I just picked one up from Mikes, anybody else get one? I haven't shot it yet. any thoughts?


----------



## chevelle427 (Feb 6, 2011)

i had one full titanium hammer less it has a little bite to it but not bad , takes a bit to get uses to the light weight if yours is the titanium one 
i do miss it but thell be another one day,,,,,, 16oz loaded i think it was, had a shadow holster and you would forget you had it on. there was a guy had a holster on another form for $30 it was a shadow.

http://www.thehighroad.org/showthread.php?t=610767

it worked for my hammer-less but the strap didn't really do anything as in holding the gun in


----------



## TURTLE (May 22, 2008)

*Are they on sale or something?
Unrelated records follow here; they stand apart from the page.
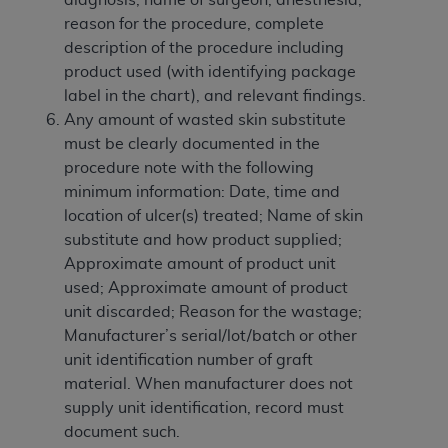
of CMS programs does not extend to any other
reason for the procedure, complete
programs or services the organization may
description of the procedure including
administer and royalties dues for the use of the
product used (with identifying package
CDT codes are governed by their commercial
label in the chart), and relevant findings.
license.
Any amount of wasted skin substitute
ADA
DISCLAIMER OF WARRANTIES AND
must be clearly documented in the
LIABILITIES
. CDT is provided “AS IS” without
procedure note with the following
warranty of any kind, either expressed or
minimum information: Date, time and
implied, including but not limited to, the implied
location of ulcer(s) treated; Name of skin
warranties of merchantability and fitness for a
substitute and how product supplied;
particular purpose. No fee schedules, basic unit,
Approximate amount of product unit
relative values, or related listings are included in
used; Approximate amount of product
CDT. The
ADA
does not directly or indirectly
unit discarded; Reason for the wastage;
practice medicine or dispense dental services.
Manufacturer’s serial/lot/batch or other
ADA
has no responsibility for the software,
unit identification number of graft
including any CDT and other content contained
material. When manufacturer does not
therein; and no endorsement by the
ADA
is
supply unit identification, record must
intended or implied. The
ADA
expressly
document such.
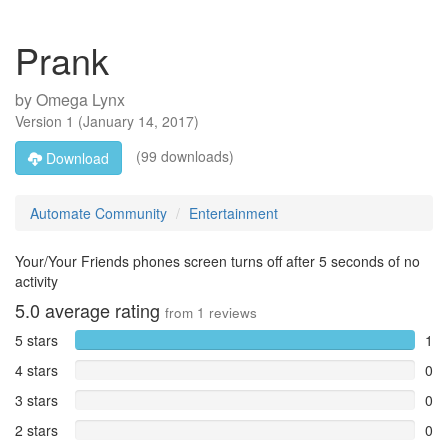
Prank
by
Omega Lynx
Version
1
(
January 14, 2017
)
(99 downloads)
Download
Automate Community
Entertainment
Your/Your Friends phones screen turns off after 5 seconds of no
activity
5.0
average rating
from
1
reviews
5 stars
1
4 stars
0
3 stars
0
2 stars
0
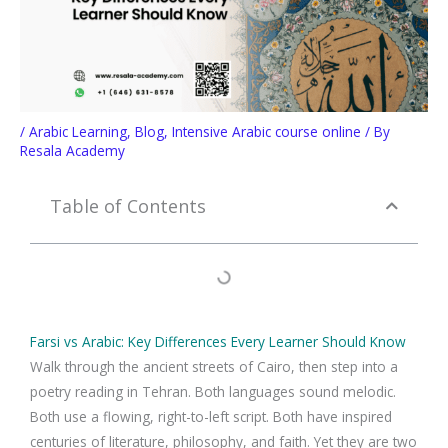
/
Arabic Learning
,
Blog
,
Intensive Arabic course online
/ By
Resala Academy
Table of Contents
Farsi vs Arabic: Key Differences Every Learner Should Know
Walk through the ancient streets of Cairo, then step into a
poetry reading in Tehran. Both languages sound melodic.
Both use a flowing, right-to-left script. Both have inspired
centuries of literature, philosophy, and faith. Yet they are two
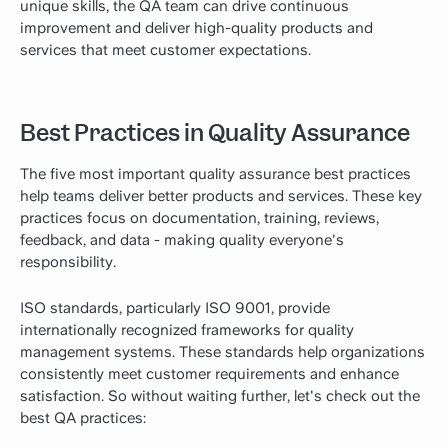
unique skills, the QA team can drive continuous
improvement and deliver high-quality products and
services that meet customer expectations.
Best Practices in Quality Assurance
The five most important quality assurance best practices
help teams deliver better products and services. These key
practices focus on documentation, training, reviews,
feedback, and data - making quality everyone's
responsibility.
ISO standards, particularly ISO 9001, provide
internationally recognized frameworks for quality
management systems. These standards help organizations
consistently meet customer requirements and enhance
satisfaction. So without waiting further, let's check out the
best QA practices:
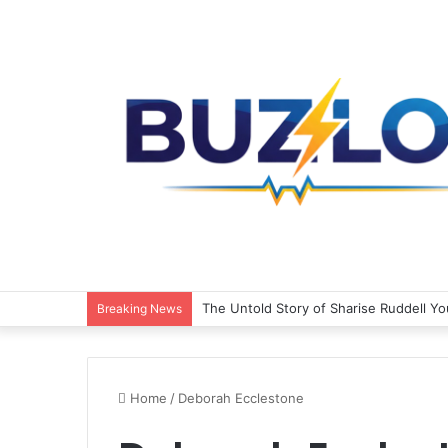
The Untold Story of Sharise Ruddell Y
Breaking News
Home
/
Deborah Ecclestone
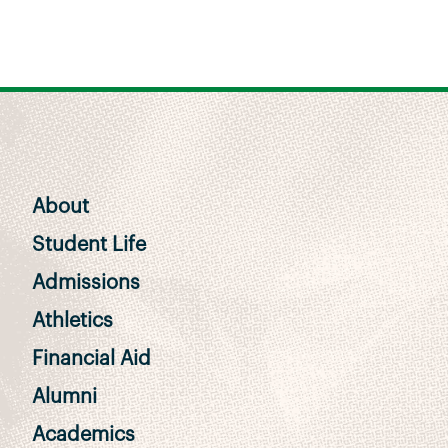
About
Student Life
Admissions
Athletics
Financial Aid
Alumni
Academics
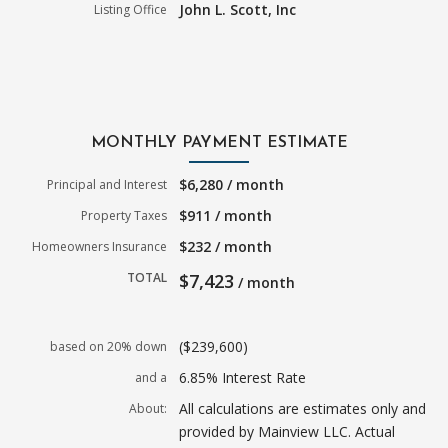
John L. Scott, Inc
Listing Office
MONTHLY PAYMENT ESTIMATE
$6,280 / month
Principal and Interest
$911 / month
Property Taxes
$232 / month
Homeowners Insurance
TOTAL
$7,423
/ month
($239,600)
based on 20% down
6.85% Interest Rate
and a
All calculations are estimates only and
About:
provided by Mainview LLC. Actual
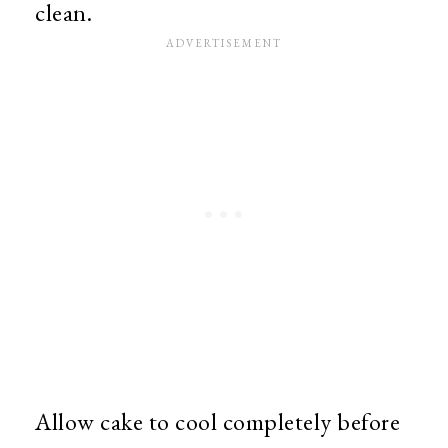
clean.
Allow cake to cool completely before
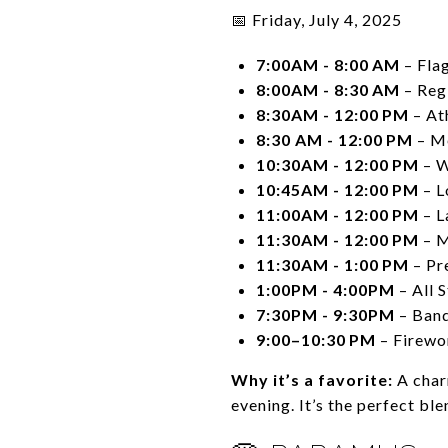
📅 Friday, July 4, 2025
7:00AM - 8:00 AM
– Fla
8:00AM - 8:30 AM
– Reg
8:30AM - 12:00 PM
– At
8:30 AM - 12:00 PM
– Me
10:30AM - 12:00 PM
– W
10:45AM - 12:00 PM
– L
11:00AM - 12:00 PM
– L
11:30AM - 12:00 PM
– M
11:30AM - 1:00 PM
– Pr
1:00PM - 4:00PM
– All 
7:30PM - 9:30PM
– Ban
9:00–10:30 PM
– Firewo
Why it’s a favorite:
A charm
evening. It’s the perfect blen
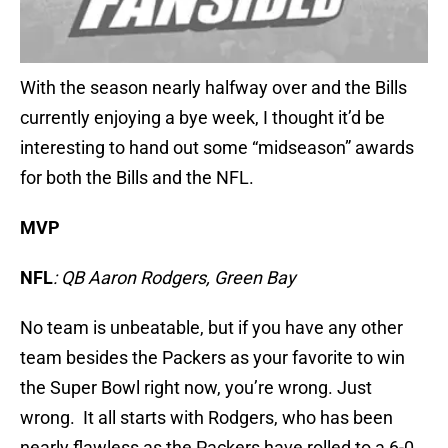
With the season nearly halfway over and the Bills
currently enjoying a bye week, I thought it’d be
interesting to hand out some “midseason” awards
for both the Bills and the NFL.
MVP
NFL
: QB Aaron Rodgers, Green Bay
No team is unbeatable, but if you have any other
team besides the Packers as your favorite to win
the Super Bowl right now, you’re wrong. Just
wrong. It all starts with Rodgers, who has been
nearly flawless as the Packers have rolled to a 6-0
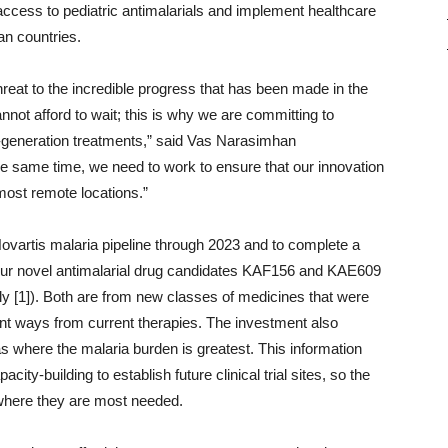
access to pediatric antimalarials and implement healthcare
n countries.
reat to the incredible progress that has been made in the
nnot afford to wait; this is why we are committing to
generation treatments,” said Vas Narasimhan
he same time, we need to work to ensure that our innovation
most remote locations.”
vartis malaria pipeline through 2023 and to complete a
r our novel antimalarial drug candidates KAF156 and KAE609
ely [1]). Both are from new classes of medicines that were
ferent ways from current therapies. The investment also
as where the malaria burden is greatest. This information
ity-building to establish future clinical trial sites, so the
 where they are most needed.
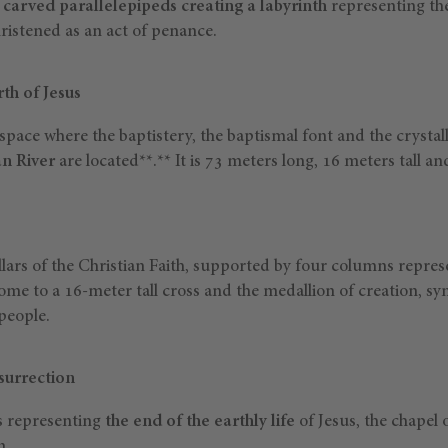
f
carved parallelepipeds creating a labyrinth
representing the
ristened as an act of penance.
rth of Jesus
space where the baptistery, the baptismal font and the crystalli
an River
are located**.** It is 73 meters long, 16 meters tall a
llars of the Christian Faith, supported by four columns repres
 home to a 16-meter tall cross and the medallion of creation, sy
 people.
surrection
ks representing
the end of the earthly life
of Jesus, the chapel 
n.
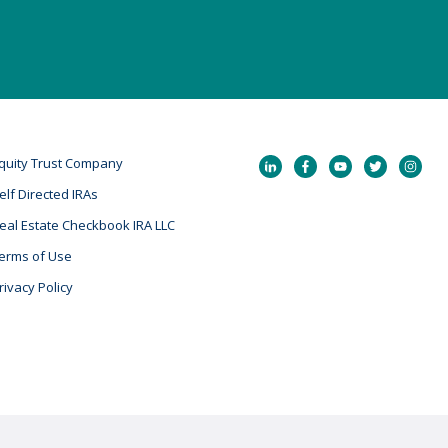
quity Trust Company
elf Directed IRAs
eal Estate Checkbook IRA LLC
erms of Use
rivacy Policy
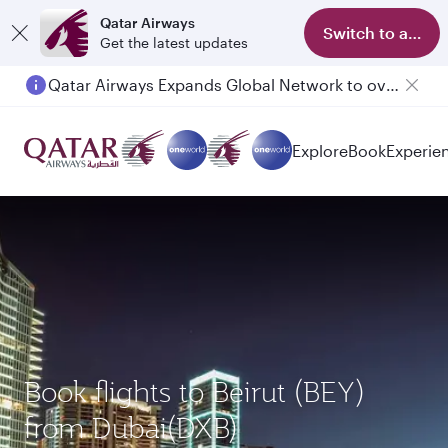
Qatar Airways
Switch to app
Get the latest updates
Qatar Airways Expands Global Network to over 160 Destinations
Explore
Book
Experie
Book flights to Beirut (BEY)
from Dubai(DXB)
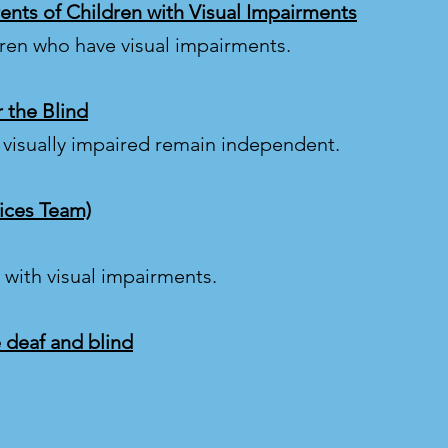
rents of Children with Visual Impairments
dren who have visual impairments.
r the Blind
 visually impaired remain independent.
vices Team)
with visual impairments.
 deaf and blind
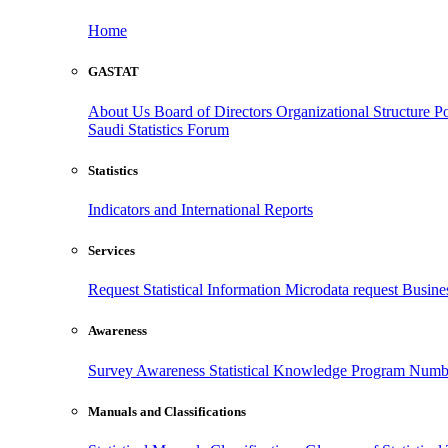
Home
GASTAT
About Us
Board of Directors
Organizational Structure
Po
Saudi Statistics Forum
Statistics
Indicators and International Reports
Services
Request Statistical Information
Microdata request
Busines
Awareness
Survey Awareness
Statistical Knowledge Program
Numbe
Manuals and Classifications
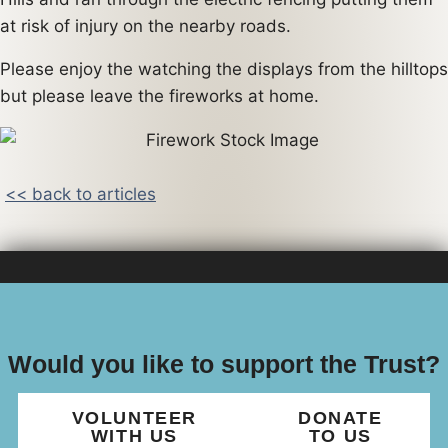
at risk of injury on the nearby roads.
Please enjoy the watching the displays from the hilltops
but please leave the fireworks at home.
<< back to articles
Would you like to support the Trust?
VOLUNTEER
DONATE
WITH US
TO US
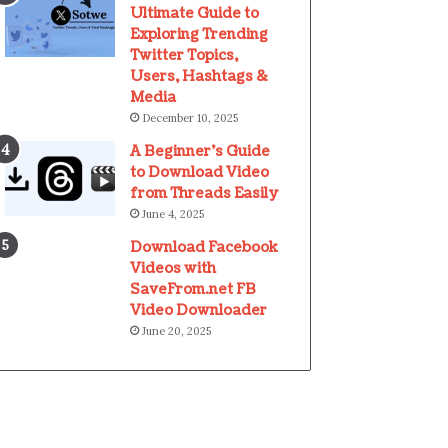
Ultimate Guide to
Exploring Trending
Twitter Topics,
Users, Hashtags &
Media
December 10, 2025
A Beginner’s Guide
to Download Video
from Threads Easily
June 4, 2025
Download Facebook
Videos with
SaveFrom.net FB
Video Downloader
June 20, 2025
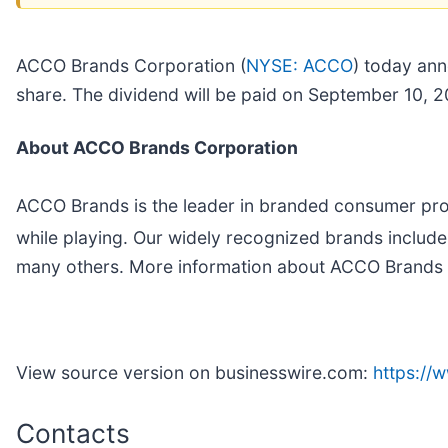
ACCO Brands Corporation (
NYSE: ACCO
) today ann
share. The dividend will be paid on September 10, 2
About ACCO Brands Corporation
ACCO Brands is the leader in branded consumer prod
while playing. Our widely recognized brands incl
many others. More information about ACCO Brands 
View source version on businesswire.com:
https:/
Contacts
And is Mikes not the place everyone is bad mouthing on here all the time? Don't be hate'n on me I have never been there so have no opinion.*


----------



## chevelle427 (Feb 6, 2011)

TURTLE said:


> *Are they on sale or something? And is Mikes not the place everyone is bad mouthing on here all the time? Don't be hate'n on me I have never been there so have no opinion.*



last time i was in there they had them under 300


think it is jay there all on :whistling:


----------



## TURTLE (May 22, 2008)

*Jay, got it. Is under $300 a good deal on them here? I saw a NIB one last week for $240 at a big box store.*


----------



## chevelle427 (Feb 6, 2011)

mine listed for $666.00

they sold for $350

any of them under $300 i think is a good deal, never had any issues out of mine and it was a +p 

not sure of the one op stated thee is a few models for the 850 one only has a titanium cylinder mine was full titanium hammerless, when titanium was sky high. might be cheaper now.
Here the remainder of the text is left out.